Extracted material:

____________

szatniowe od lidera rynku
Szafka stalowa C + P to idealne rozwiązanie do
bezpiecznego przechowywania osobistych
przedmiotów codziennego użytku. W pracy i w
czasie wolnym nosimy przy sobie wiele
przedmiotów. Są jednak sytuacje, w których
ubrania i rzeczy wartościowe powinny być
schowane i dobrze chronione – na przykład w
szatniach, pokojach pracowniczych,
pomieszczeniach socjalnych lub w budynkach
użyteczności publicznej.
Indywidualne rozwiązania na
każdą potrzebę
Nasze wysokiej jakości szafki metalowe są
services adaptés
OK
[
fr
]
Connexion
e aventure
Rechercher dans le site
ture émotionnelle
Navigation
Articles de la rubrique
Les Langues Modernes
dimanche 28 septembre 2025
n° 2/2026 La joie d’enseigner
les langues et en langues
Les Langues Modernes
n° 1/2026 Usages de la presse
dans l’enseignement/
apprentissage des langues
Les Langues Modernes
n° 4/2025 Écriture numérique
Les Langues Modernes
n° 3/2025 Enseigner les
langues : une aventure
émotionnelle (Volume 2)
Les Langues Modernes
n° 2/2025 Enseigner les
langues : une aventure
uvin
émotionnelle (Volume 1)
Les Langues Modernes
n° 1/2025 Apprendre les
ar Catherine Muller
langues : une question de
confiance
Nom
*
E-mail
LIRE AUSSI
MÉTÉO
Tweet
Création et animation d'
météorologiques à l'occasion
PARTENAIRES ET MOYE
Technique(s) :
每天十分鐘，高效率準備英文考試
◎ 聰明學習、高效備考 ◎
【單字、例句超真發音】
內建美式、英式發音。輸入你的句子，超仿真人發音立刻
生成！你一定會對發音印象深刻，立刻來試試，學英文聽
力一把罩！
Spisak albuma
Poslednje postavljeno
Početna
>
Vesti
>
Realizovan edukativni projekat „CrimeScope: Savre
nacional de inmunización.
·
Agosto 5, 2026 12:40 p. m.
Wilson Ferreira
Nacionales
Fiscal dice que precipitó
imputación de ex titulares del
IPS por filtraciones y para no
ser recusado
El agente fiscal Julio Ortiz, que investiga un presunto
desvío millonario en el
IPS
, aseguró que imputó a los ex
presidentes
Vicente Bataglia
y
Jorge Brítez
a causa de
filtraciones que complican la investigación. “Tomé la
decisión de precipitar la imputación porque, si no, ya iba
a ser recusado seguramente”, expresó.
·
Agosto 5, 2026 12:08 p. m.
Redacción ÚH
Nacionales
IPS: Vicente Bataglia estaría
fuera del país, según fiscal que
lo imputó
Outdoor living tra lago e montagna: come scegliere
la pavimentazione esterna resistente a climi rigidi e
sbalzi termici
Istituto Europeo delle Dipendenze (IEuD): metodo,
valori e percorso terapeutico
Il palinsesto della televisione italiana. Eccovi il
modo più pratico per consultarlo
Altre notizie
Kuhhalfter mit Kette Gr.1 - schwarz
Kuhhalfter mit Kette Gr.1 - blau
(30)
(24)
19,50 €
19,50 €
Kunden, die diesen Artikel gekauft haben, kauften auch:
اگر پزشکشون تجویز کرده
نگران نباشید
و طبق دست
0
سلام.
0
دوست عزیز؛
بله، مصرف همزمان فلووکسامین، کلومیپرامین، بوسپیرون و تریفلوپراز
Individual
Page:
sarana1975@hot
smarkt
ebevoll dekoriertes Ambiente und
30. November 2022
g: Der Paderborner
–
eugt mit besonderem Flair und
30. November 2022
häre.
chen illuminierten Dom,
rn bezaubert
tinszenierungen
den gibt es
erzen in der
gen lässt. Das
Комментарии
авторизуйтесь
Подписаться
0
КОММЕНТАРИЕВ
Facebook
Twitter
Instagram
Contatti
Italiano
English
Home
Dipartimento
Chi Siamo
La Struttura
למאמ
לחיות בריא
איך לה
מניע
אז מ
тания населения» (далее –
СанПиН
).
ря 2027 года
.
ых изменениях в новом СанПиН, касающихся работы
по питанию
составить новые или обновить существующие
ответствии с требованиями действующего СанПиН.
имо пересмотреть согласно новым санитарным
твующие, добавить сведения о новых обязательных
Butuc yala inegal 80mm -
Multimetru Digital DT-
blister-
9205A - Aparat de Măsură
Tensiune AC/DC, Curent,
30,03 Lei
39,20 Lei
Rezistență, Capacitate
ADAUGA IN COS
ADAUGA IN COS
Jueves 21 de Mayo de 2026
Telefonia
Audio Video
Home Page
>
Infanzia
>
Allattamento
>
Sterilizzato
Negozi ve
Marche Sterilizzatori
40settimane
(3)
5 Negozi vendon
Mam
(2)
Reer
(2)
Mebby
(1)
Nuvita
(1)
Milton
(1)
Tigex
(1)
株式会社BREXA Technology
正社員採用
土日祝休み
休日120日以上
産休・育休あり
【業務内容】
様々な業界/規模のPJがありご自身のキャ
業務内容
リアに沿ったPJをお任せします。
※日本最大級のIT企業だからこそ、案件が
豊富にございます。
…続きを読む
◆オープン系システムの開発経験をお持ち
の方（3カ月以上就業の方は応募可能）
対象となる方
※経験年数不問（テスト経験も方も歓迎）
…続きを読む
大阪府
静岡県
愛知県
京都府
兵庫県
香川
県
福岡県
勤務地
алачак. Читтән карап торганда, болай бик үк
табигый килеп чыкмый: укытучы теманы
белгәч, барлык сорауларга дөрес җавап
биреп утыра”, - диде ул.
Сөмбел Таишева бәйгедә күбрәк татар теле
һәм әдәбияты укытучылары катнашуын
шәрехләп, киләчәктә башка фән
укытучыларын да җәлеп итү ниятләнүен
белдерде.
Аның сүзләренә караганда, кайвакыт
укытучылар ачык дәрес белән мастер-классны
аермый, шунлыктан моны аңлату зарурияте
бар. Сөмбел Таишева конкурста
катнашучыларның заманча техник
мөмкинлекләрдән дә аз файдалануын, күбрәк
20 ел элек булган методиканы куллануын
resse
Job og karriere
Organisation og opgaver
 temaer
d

____________

Repeat the entries above exactly, beginning at their first line and ending with the line that contains "użyteczności publicznej.", with nothing added.

Task answer:
szatniowe od lidera rynku
Szafka stalowa C + P to idealne rozwiązanie do
bezpiecznego przechowywania osobistych
przedmiotów codziennego użytku. W pracy i w
czasie wolnym nosimy przy sobie wiele
przedmiotów. Są jednak sytuacje, w których
ubrania i rzeczy wartościowe powinny być
schowane i dobrze chronione – na przykład w
szatniach, pokojach pracowniczych,
pomieszczeniach socjalnych lub w budynkach
użyteczności publicznej.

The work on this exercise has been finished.